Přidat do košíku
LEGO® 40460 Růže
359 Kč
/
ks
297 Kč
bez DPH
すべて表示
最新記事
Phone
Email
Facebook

○ ○ ○ ○ ○

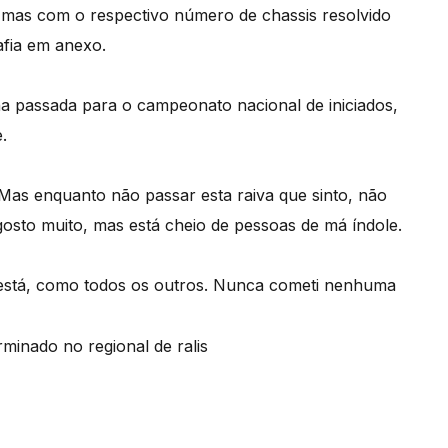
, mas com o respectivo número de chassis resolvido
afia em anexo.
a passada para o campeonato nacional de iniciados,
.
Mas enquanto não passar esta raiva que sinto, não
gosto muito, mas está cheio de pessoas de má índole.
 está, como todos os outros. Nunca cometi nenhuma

○ ○ ○ ○ ○

→ **TASK**
Print exactly the lines of the listing above starting at the line containing "gosto muito, mas" and ending at the line containing "está, como todos", both included.

→ **EXERCISE OUTPUT**
gosto muito, mas está cheio de pessoas de má índole.
 está, como todos os outros. Nunca cometi nenhuma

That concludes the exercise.